Homer Mayor Beth Wythe and City Manager Walt Wrede took center stage at the Homer Chamber of Commerce and Visitor Center’s luncheon meeting at the Alibi on Tuesday. Their state-of-the-city report provided an overview of 2013, a “really good year” for the city, according to Wythe, and plans for 2014.

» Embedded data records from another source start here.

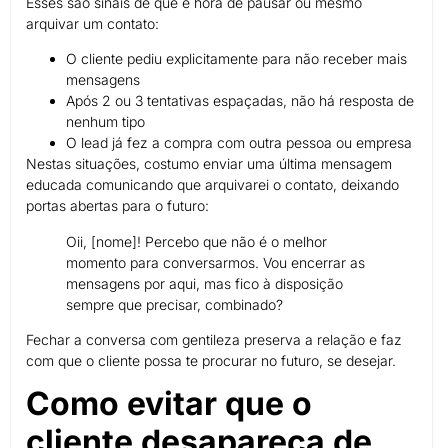
Esses são sinais de que é hora de pausar ou mesmo
arquivar um contato:
O cliente pediu explicitamente para não receber mais
mensagens
Após 2 ou 3 tentativas espaçadas, não há resposta de
nenhum tipo
O lead já fez a compra com outra pessoa ou empresa
Nestas situações, costumo enviar uma última mensagem
educada comunicando que arquivarei o contato, deixando
portas abertas para o futuro:
Oii, [nome]! Percebo que não é o melhor
momento para conversarmos. Vou encerrar as
mensagens por aqui, mas fico à disposição
sempre que precisar, combinado?
Fechar a conversa com gentileza preserva a relação e faz
com que o cliente possa te procurar no futuro, se desejar.
Como evitar que o
cliente desapareça de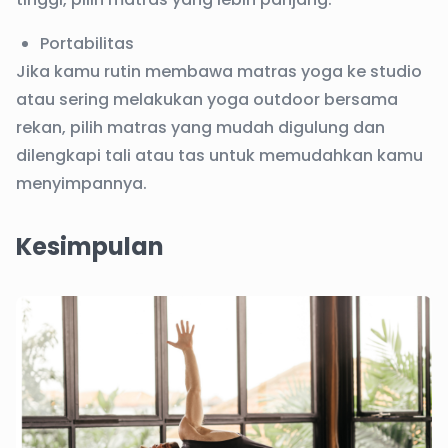
Portabilitas
Jika kamu rutin membawa matras yoga ke studio
atau sering melakukan yoga outdoor bersama
rekan, pilih matras yang mudah digulung dan
dilengkapi tali atau tas untuk memudahkan kamu
menyimpannya.
Kesimpulan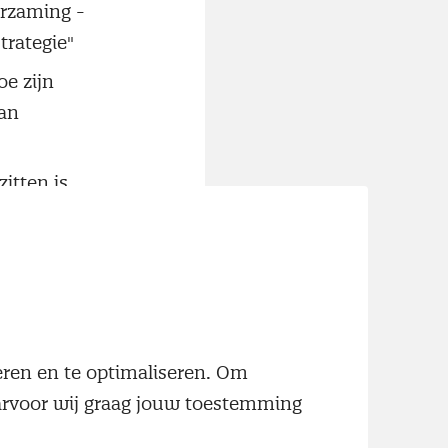
urzaming -
trategie"
oe zijn
an
zitten is
art én
r
neren en te optimaliseren. Om
e
aarvoor wij graag jouw toestemming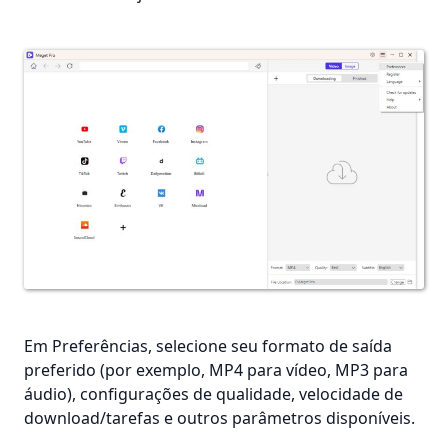
Em Preferências, selecione seu formato de saída
preferido (por exemplo, MP4 para vídeo, MP3 para
áudio), configurações de qualidade, velocidade de
download/tarefas e outros parâmetros disponíveis.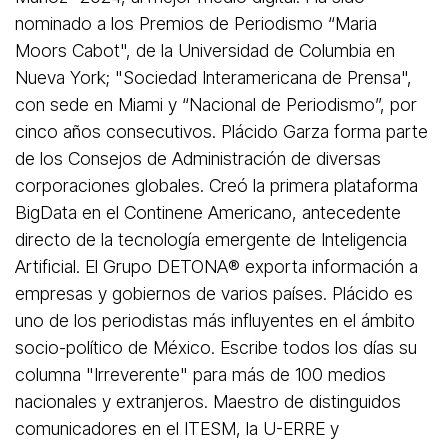
nominado a los Premios de Periodismo “Maria
Moors Cabot", de la Universidad de Columbia en
Nueva York; "Sociedad Interamericana de Prensa",
con sede en Miami y “Nacional de Periodismo”, por
cinco años consecutivos. Plácido Garza forma parte
de los Consejos de Administración de diversas
corporaciones globales. Creó la primera plataforma
BigData en el Continene Americano, antecedente
directo de la tecnología emergente de Inteligencia
Artificial. El Grupo DETONA®️ exporta información a
empresas y gobiernos de varios países. Plácido es
uno de los periodistas más influyentes en el ámbito
socio-político de México. Escribe todos los días su
columna "Irreverente" para más de 100 medios
nacionales y extranjeros. Maestro de distinguidos
comunicadores en el ITESM, la U-ERRE y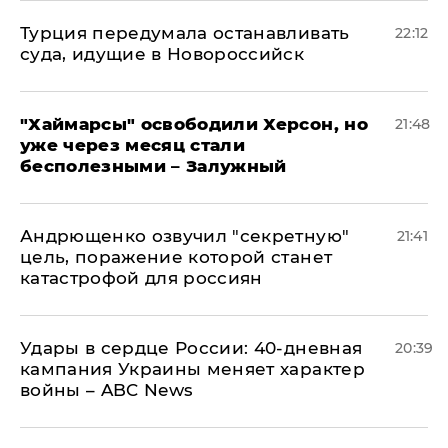
Турция передумала останавливать
22:12
суда, идущие в Новороссийск
"Хаймарсы" освободили Херсон, но
21:48
уже через месяц стали
бесполезными – Залужный
Андрющенко озвучил "секретную"
21:41
цель, поражение которой станет
катастрофой для россиян
Удары в сердце России: 40-дневная
20:39
кампания Украины меняет характер
войны – ABC News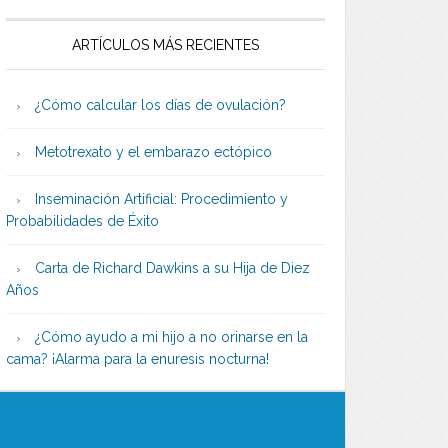
ARTÍCULOS MÁS RECIENTES
¿Cómo calcular los días de ovulación?
Metotrexato y el embarazo ectópico
Inseminación Artificial: Procedimiento y
Probabilidades de Éxito
Carta de Richard Dawkins a su Hija de Diez
Años
¿Cómo ayudo a mi hijo a no orinarse en la
cama? ¡Alarma para la enuresis nocturna!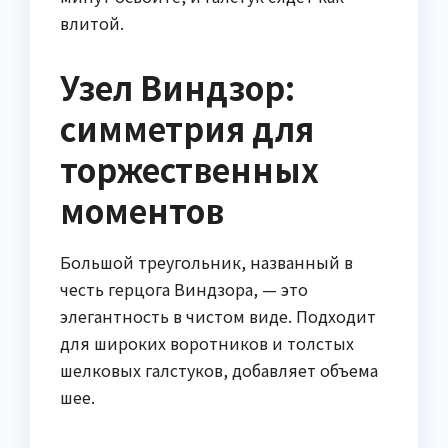
влитой.
Узел Виндзор:
симметрия для
торжественных
моментов
Большой треугольник, названный в
честь герцога Виндзора, — это
элегантность в чистом виде. Подходит
для широких воротников и толстых
шелковых галстуков, добавляет объема
шее.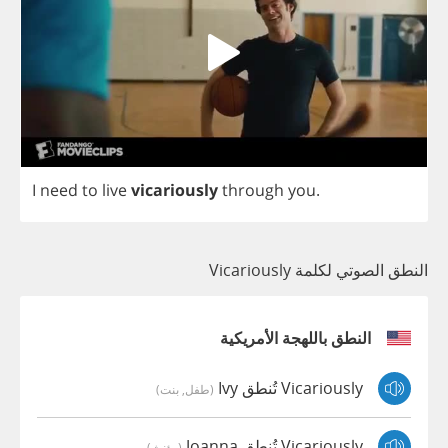
I
need
to
live
vicariously
through
you
.
النطق الصوتي لكلمة Vicariously
النطق باللهجة الأمريكية
Vicariously تُنطق Ivy
(طفل, بنت)
Vicariously تُنطق Joanna
(مؤنث)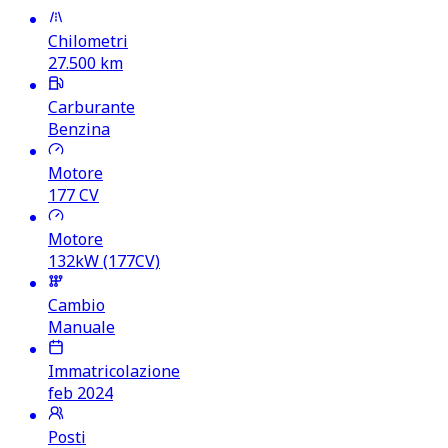
Chilometri
27.500
km
Carburante
Benzina
Motore
177
CV
Motore
132kW (177CV)
Cambio
Manuale
Immatricolazione
feb 2024
Posti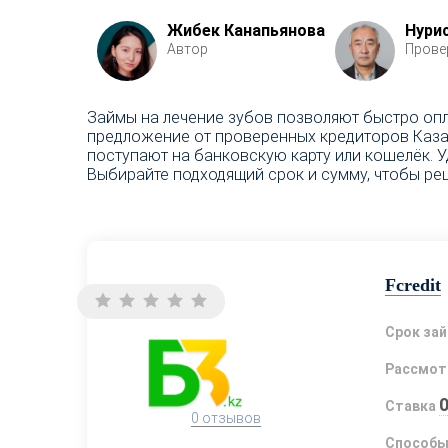
Жибек Канапьянова
Нури
Автор
Прове
Займы на лечение зубов позволяют быстро опл
предложение от проверенных кредиторов Казах
поступают на банковскую карту или кошелёк. 
Выбирайте подходящий срок и сумму, чтобы ре
Fcredit
Срок за
Рассмот
Ставка
0 отзывов
Способы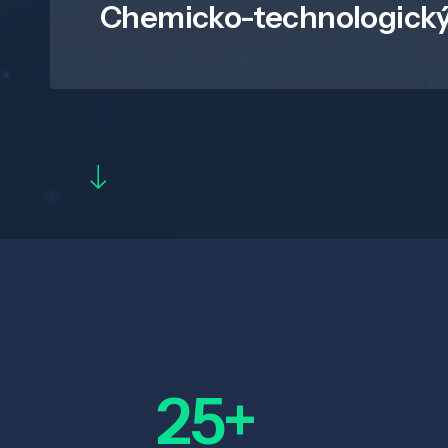
Chemicko-technologický
25+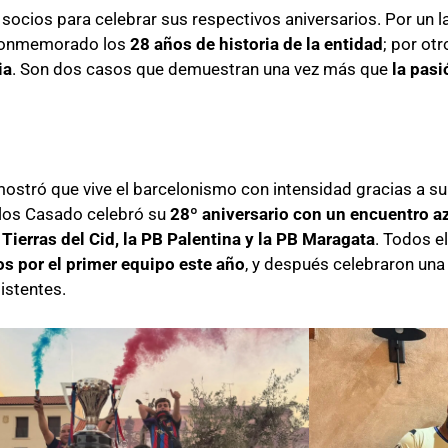
ocios para celebrar sus respectivos aniversarios. Por un l
a conmemorado los
28 años de historia de la entidad
; por otro
ia
. Son dos casos que demuestran una vez más que
la pasi
mostró que vive el barcelonismo con intensidad gracias a su 
rlos Casado celebró su
28º aniversario con un encuentro a
Tierras del Cid, la PB Palentina y la PB Maragata
. Todos el
os por el primer equipo este año
, y después celebraron una
istentes.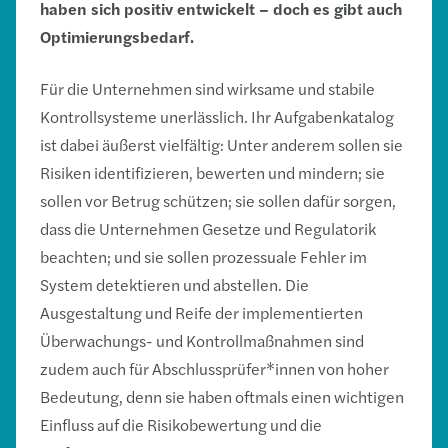
haben sich positiv entwickelt – doch es gibt auch
Optimierungsbedarf.
Für die Unternehmen sind wirksame und stabile
Kontrollsysteme unerlässlich. Ihr Aufgabenkatalog
ist dabei äußerst vielfältig: Unter anderem sollen sie
Risiken identifizieren, bewerten und mindern; sie
sollen vor Betrug schützen; sie sollen dafür sorgen,
dass die Unternehmen Gesetze und Regulatorik
beachten; und sie sollen prozessuale Fehler im
System detektieren und abstellen. Die
Ausgestaltung und Reife der implementierten
Überwachungs- und Kontrollmaßnahmen sind
zudem auch für Abschlussprüfer*innen von hoher
Bedeutung, denn sie haben oftmals einen wichtigen
Einfluss auf die Risikobewertung und die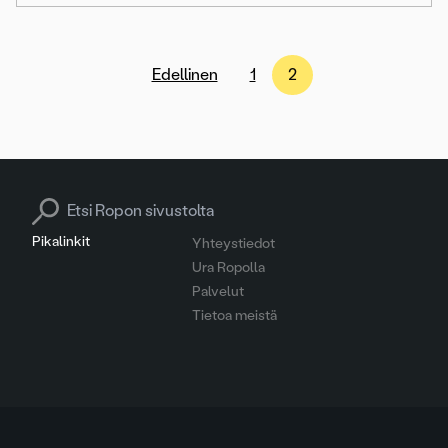
Artikkelien
Edellinen
1
2
sivutus
Search for:
Pikalinkit
Yhteystiedot
Ura Ropolla
Palvelut
Tietoa meistä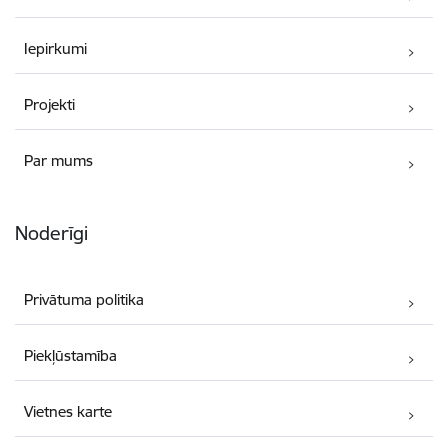
Iepirkumi
Projekti
Par mums
Noderīgi
Privātuma politika
Piekļūstamība
Vietnes karte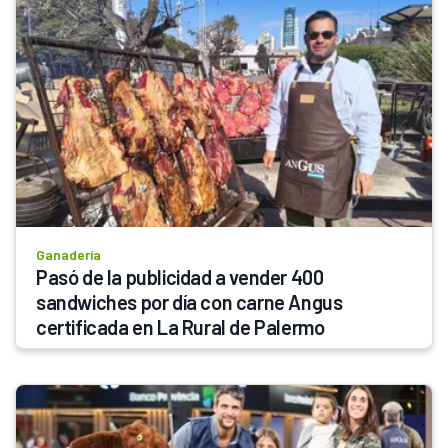
Ganadería
Pasó de la publicidad a vender 400 
sandwiches por día con carne Angus 
certificada en La Rural de Palermo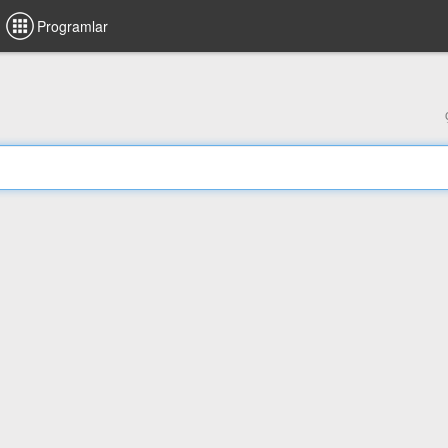
Programlar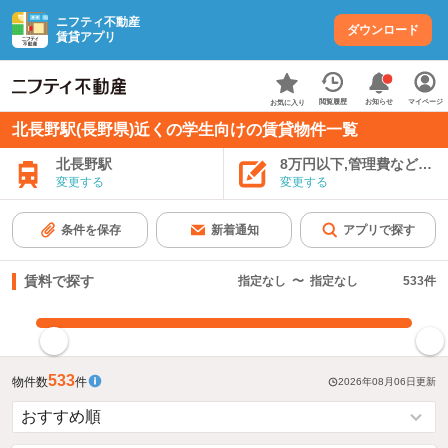
ニフティ不動産
ダウンロード
賃貸アプリ
お知らせ
閲覧履歴
マイページ
お気に入り
北長野駅(長野県)近くの学生向けの賃貸物件一覧
北長野駅
8万円以下,管理費など込み
変更する
変更する
条件を保存
新着通知
アプリで探す
賃料で探す
指定なし
〜
指定なし
533
件
指定した賃料で絞り込む
533
物件数
件
2026年08月06日
更新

Both Wythe and Wrede stressed the importance of the Spit and the port and harbor to the Homer economy. Projects completed, in progress and planned include:
• Float replacement;
• System 5 electrical upgrades;
• Ramp 3 upgrades that include handicap accessibility;
• A $6 million Spit Trail project, funded with cruise-ship head-tax dollars that will expand the trail to the Deep Water Dock and to the end of the Spit;
• Construction of public restrooms on Pioneer Avenue, the Deep Water Dock and at the end of the Spit, also funded with cruise-ship head-tax monies;
• Design to extend the Deep Water Dock to increase its ability to receive freight for the Homer area, as well as other locations on Southcentral Alaska;
• Upgrades to the harbor’s five-lane load-launch area funded by the Alaska Department of Fish and Game.
Inquiries from companies interested in using the harbor have become increasingly frequent, said Wrede.
“The port and harbor is booming. We have an ‘open for business’ attitude. I think we’re making inroads and people are taking notice,” he said.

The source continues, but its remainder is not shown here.